Twelve per cent of spending funded by fees is a bombshell and would amount to about £1.5 billion in fees raised somehow from the patient base of 5.5 million people based on a budget of £12 billion for NHS Scotland. This is the total fees including any private insurance but here is the rub. Private insurance is quite popular among the corporate sector and takes a burden off the NHS. In Norway it barely exists. The UK has out-of-pocket expenses at 57 per cent of total private spend and in Norway it is 95 per cent! As I have previously published, we could use our powers here to make private insurance somewhat tax deductible and in Westminster make it a business cost instead of a benefit in kind, as it is now. 

This would use tax breaks as seed funding to pull more cash into the system and offload the NHS of those who can pay for a more convenient service. 

We cannot follow the SNP trope of "going Nordic". It is just about distancing us from the rest of the UK. Ulster has a different "model" to Scotland. So too does New Zealand but only just. It is a very interesting place for Scottish planners. Most Kiwis are Scottish descended and have similar values. They have an NHS based on regional health boards that are part elected and they have extended their emergency services to be free even for tourists. This alone makes for an attractive option to replace EHIC once we Brexit.

Its share of health spending is a little higher than ours and they have small, means-adjusted fees for GPs or for going directly to a hospital clinic but swap the GP fee for a prescription charge and we are almost there. The vast bulk of GP visits generate a prescription anyway and unlike the New Zealand service does, cap fees after a certain number of visits.
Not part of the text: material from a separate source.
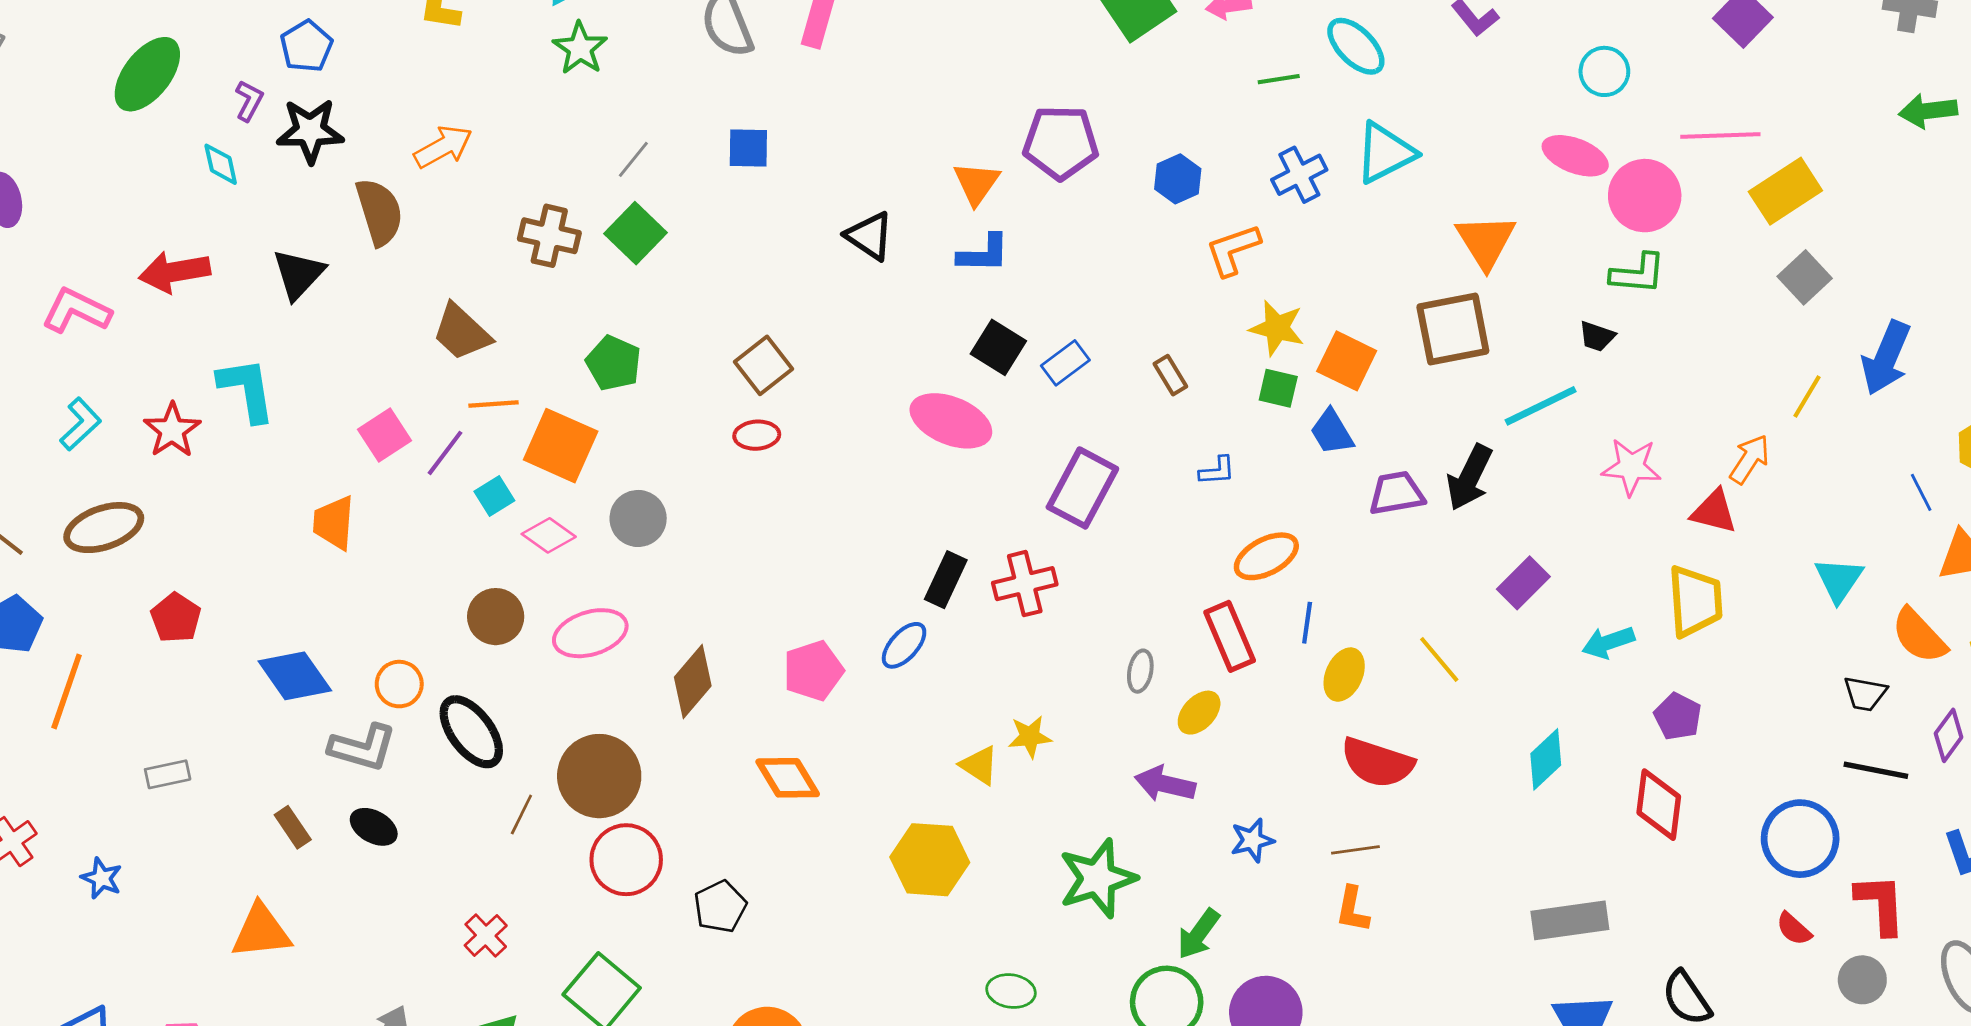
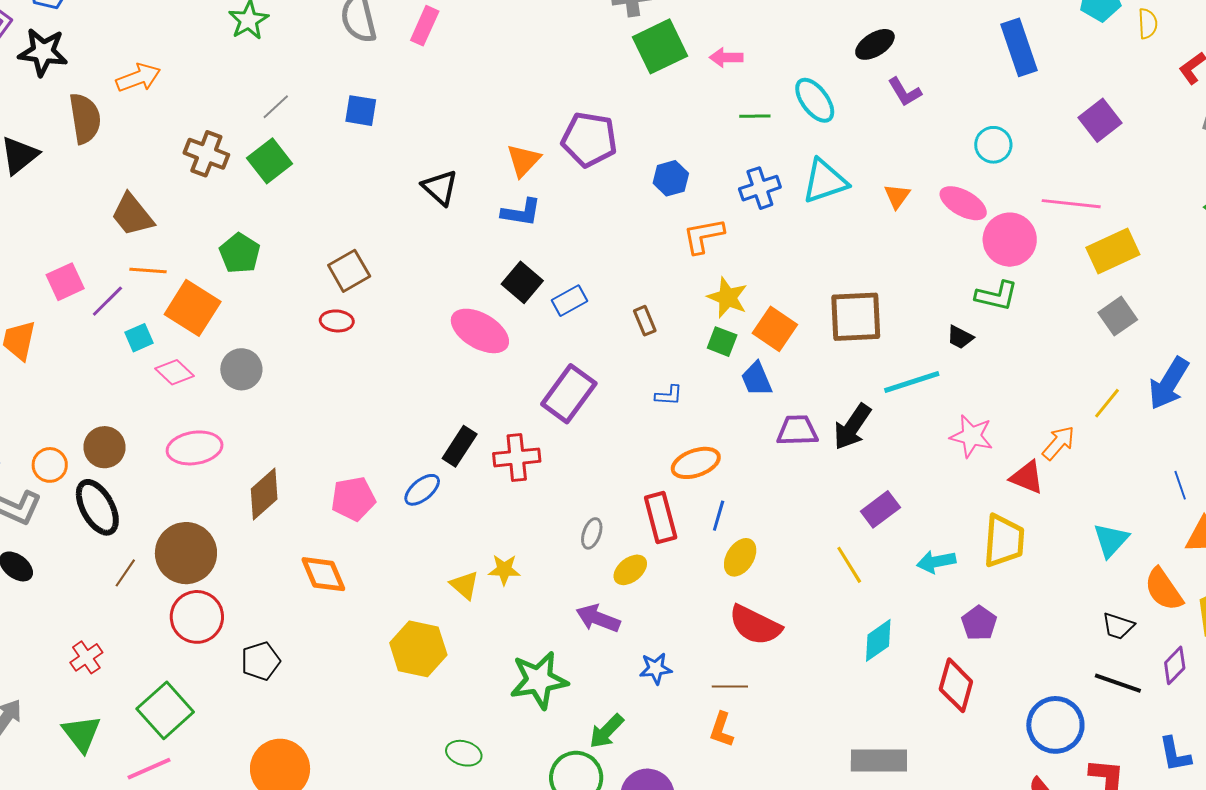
orange triangle: (1486, 241) -> (897, 196), moved, size x0.6
brown circle: (496, 617) -> (105, 447), moved
yellow line: (1439, 659) -> (849, 565), moved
New Zealand has brought back the enrolled nurse to increase staffing levels and this not only offers a non-university route into healthcare it offers Scotland the REALLY radical step of making all clinical training and recruitment postgraduate in the sense everyone would have to be trained for 18 months as an enrolled nurse first. Imagine what that could do long term for camaraderie and instilling common NHS values. And by the Tories!

Attacking the status quo on public services on multiple fronts using superficial tropes about greener grass elsewhere will have us shredded fast. I tried it in UKIP and had a lot of initial support ­– but enough senior members buckled in the light of inevitable lefty opposition. I defended my position and still do and have not suffered, the party however was caught with mixed messages from people with no healthcare experience and trust evaporated. Rightly so.

We do not have 150,000 constitutional experts to take on Adam Tomkins. We do have 150,000 healthcare workers who eat drink and breathe their area of expertise everyday. That's a different kind of audience. Tropes and memes are torn apart quickly. Lord Warner of the Labour party should serve as a warning. He ventured into this arena with neither ology nor party support and was burned up for it.

My humble advice is that the Tories get themselves an ology and fast. Whatever way we do this we have to have a hymn sheet and that means values.